He is teary.  “I’m thankful God gave me 45 years with my sweetheart, and thankful I’m here with you all today.”

For memories, for life, for the breath to be present- he is thankful.

My redhead wraps his arms around me, squeezes me tight with his typical “I’ve got a burst of energy!”

I squeeze him back hard.  If I have to choose between perfect or present, I will choose present every time.
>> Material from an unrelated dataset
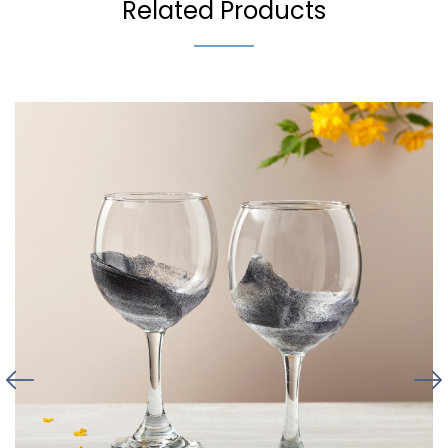
Related Products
He’s here.  I’m here.  We are together.  And like my favorite broken pumpkin will now always remind me, that’s one of the best reasons to give thanks.

brokenpumpkin

6 thoughts on “Broken Thanks”

  1. So well written! Thank you for sharing your talents and writing about all of the real life things that happen. I love reading your blog!!

  2. Beautiful, Heidi. Just beautiful. Also, I love the pic of Jonathan and the broken pumpkin. Thank you for all your work in giving us a beautiful table, wonderful food and sweet thanksgiving together. You kept Jonathan’s spirit intact and that was the most important thing.

    1. Thank you, Dad. I remember accidentally breaking things as a kid, and mom would say, “It’s okay. It’s just stuff!” And now I get to practice having the same grace for my boys! Yes, it was a wonderful thanksgiving. And I thought your turkey and gravy turned out fabulous!